A's uncontested claim against B is 0. B's uncontested claim against A is 30.

So: A gets 10 and B gets 40.

Method 6 (Shapley value:) Idea: average over all permutations of the claimants given their "rewards" from right to left.

Order AB, B gets 50 and A gets nothing
Order BA, A gets 20 and B gets 30.

So A's mean is (0 + 20)/2 = 10
B's mean is (50 + 30)/2 = 40.

A gets 10 and B gets 40.

Method 7: (Proportionality of Gain)

A gets (20/160)(50) and B gets (140/160)(50)

Method 8 (Proportionality of Loss)

Gives same result as proportionality of gains. (This is a general theorem.)

Method 9 (Return c cents per dollar.)

Use algebra to find how much each claimant is given if they are returned c cents for every dollar claimed.

Method 10 (Find present value of the estate E allowed to grow in value to where it will pay off all the claims)

One can compute how long (how much time) it will take at the current interest rate for E to grow to the size of the sum of the claims.

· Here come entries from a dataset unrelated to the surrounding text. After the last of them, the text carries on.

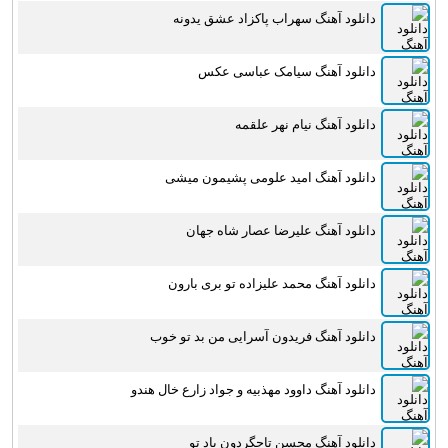
دانلود آهنگ سهراب پاکزاد عشق یدونه
دانلود آهنگ سیامک عباسی عکس
دانلود آهنگ نیام نهر علقمه
دانلود آهنگ امید علومی پشیمون میشی
دانلود آهنگ علیرضا عصار شاه جهان
دانلود آهنگ محمد علیزاده تو بری بارون
دانلود آهنگ فریدون آسرایی من بد تو خوب
دانلود آهنگ داوود مهذبیه و جواد زارع خال هندو
دانلود آهنگ محسن تاجگردون یاد تو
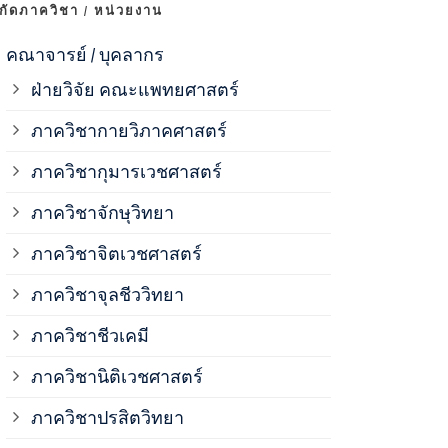
งกัดภาควิชา / หน่วยงาน
ภาควิชาจุลช
คณาจารย์ / บุคลากร
ฝ่ายวิจัย คณะแพทยศาสตร์
ภาควิชาชีวเ
ภาควิชากายวิภาคศาสตร์
ภาควิชากุมารเวชศาสตร์
ภาควิชานิติ
ภาควิชาจักษุวิทยา
ภาควิชาปรสิ
ภาควิชาจิตเวชศาสตร์
ภาควิชาจุลชีววิทยา
ภาควิชาพยาธ
ภาควิชาชีวเคมี
ภาควิชาเภสั
ภาควิชานิติเวชศาสตร์
ภาควิชาปรสิตวิทยา
ภาควิชารังสี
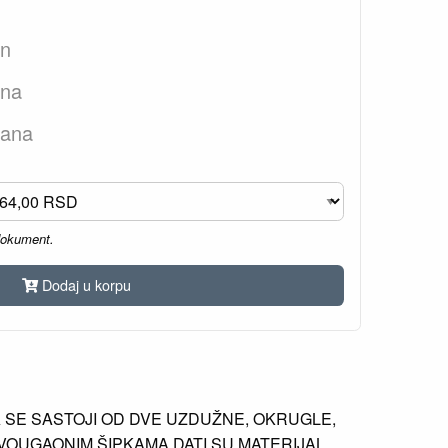
an
ana
dana
dokument.
Dodaj u korpu
A SE SASTOJI OD DVE UZDUŽNE, OKRUGLE,
UGAONIM ŠIPKAMA.DATI SU MATERIJAL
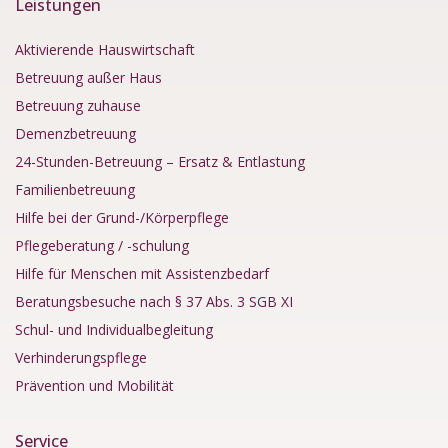
Leistungen
Aktivierende Hauswirtschaft
Betreuung außer Haus
Betreuung zuhause
Demenzbetreuung
24-Stunden-Betreuung – Ersatz & Entlastung
Familienbetreuung
Hilfe bei der Grund-/Körperpflege
Pflegeberatung / -schulung
Hilfe für Menschen mit Assistenzbedarf
Beratungsbesuche nach § 37 Abs. 3 SGB XI
Schul- und Individualbegleitung
Verhinderungspflege
Prävention und Mobilität
Service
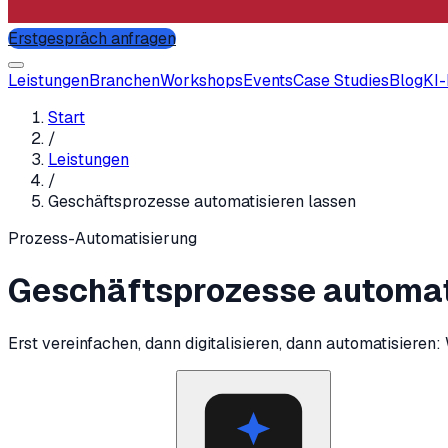
Erstgespräch anfragen
Leistungen
Branchen
Workshops
Events
Case Studies
Blog
KI
Start
/
Leistungen
/
Geschäftsprozesse automatisieren lassen
Prozess-Automatisierung
Geschäftsprozesse automat
Erst vereinfachen, dann digitalisieren, dann automatisieren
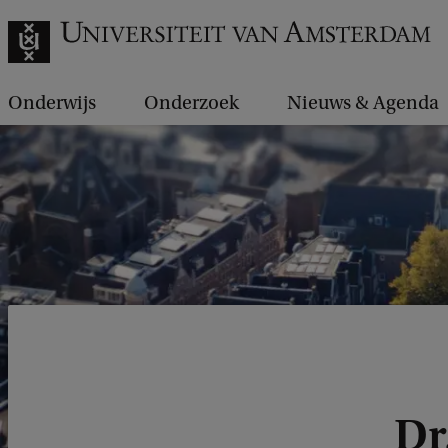
Onderwijs
Onderzoek
Nieuws & Agenda
Dr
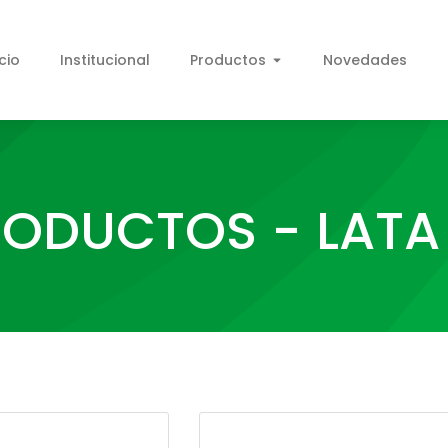
icio
Institucional
Productos
Novedades
ODUCTOS - LATA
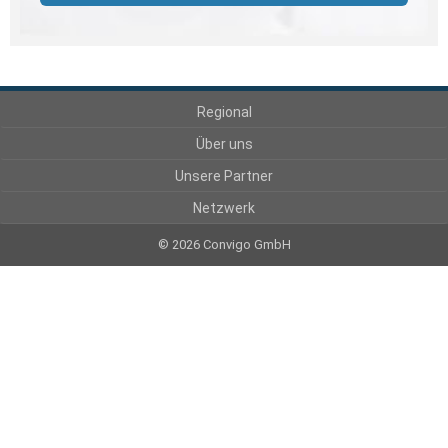
Regional
Über uns
Unsere Partner
Netzwerk
© 2026 Convigo GmbH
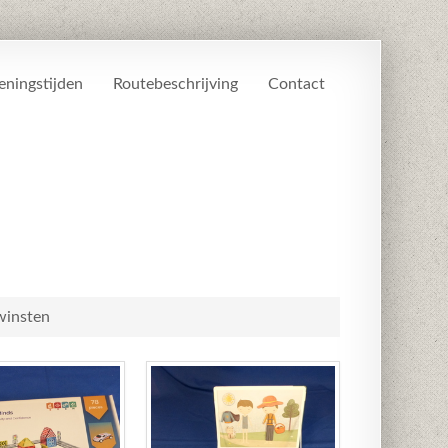
ningstijden
Routebeschrijving
Contact
winsten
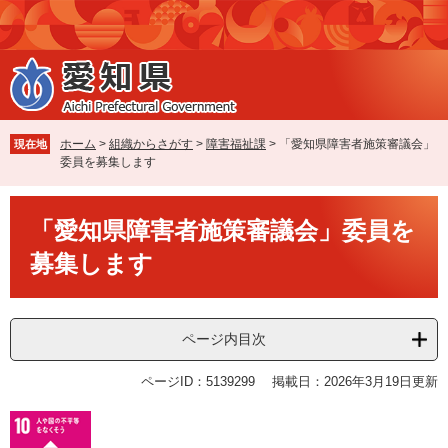
ペ
メ
ー
ニ
ジ
ュ
の
ー
先
を
頭
飛
で
ば
ホーム
>
組織からさがす
>
障害福祉課
>
「愛知県障害者施策審議会」
現在地
す
し
委員を募集します
。
て
本
本
文
「愛知県障害者施策審議会」委員を
文
へ
募集します
ページ内目次
ページID：5139299
掲載日：2026年3月19日更新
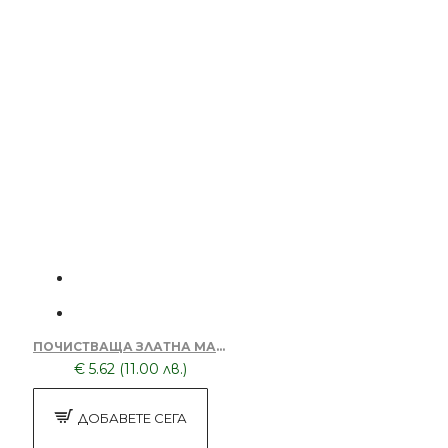
ПОЧИСТВАЩА ЗЛАТНА МАСКА ЗА ЛИЦЕ 150ML DORSH DEEP CLEANSING/PEEL-OFF MASK
€ 5.62 (11.00 лв.)
ДОБАВЕТЕ СЕГА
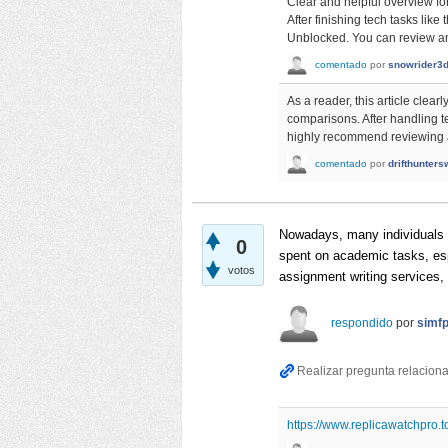
Clear and helpful overview for
After finishing tech tasks li
Unblocked. You can review an
comentado
por
snowrider3
As a reader, this article clea
comparisons. After handling te
highly recommend reviewing an
comentado
por
drifthunters
Nowadays, many individuals h
0
spent on academic tasks, esp
votos
assignment writing services, 
respondido
por
simf
https://www.replicawatchpro.t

Now pay off claimants based on the present value of the amounts claimed at that future time.

Unlike apportionment where only Hamilton and Webster's methods are likely to be discovered by students on their "own," students typically have a great variety of ideas about how to solve bankruptcy problems.

Additional interesting insights can be obtained (case of 2 claimants) by plotting the amount given to A and B on the x and y axis and plotting appropriate lines and inequalities.

References:

Aumann, Robert J. and Maschler, Michael, 1985. "Game theoretic analysis of a bankruptcy problem from the Talmud," Journal of Economic Theory, Elsevier, vol. 36(2), pages 195-213

O'Neill, Barry, 1982. "A problem of rights arbitration from the Talmud," Mathematical Social Sciences, Elsevier, vol. 2(4), pages 345-371,

William Thomson, 2001. "On the axiomatic method and its recent applications to game theory and resource allocation," Social Choice and Welfare, Springer, vol. 18(2), pages 327-386.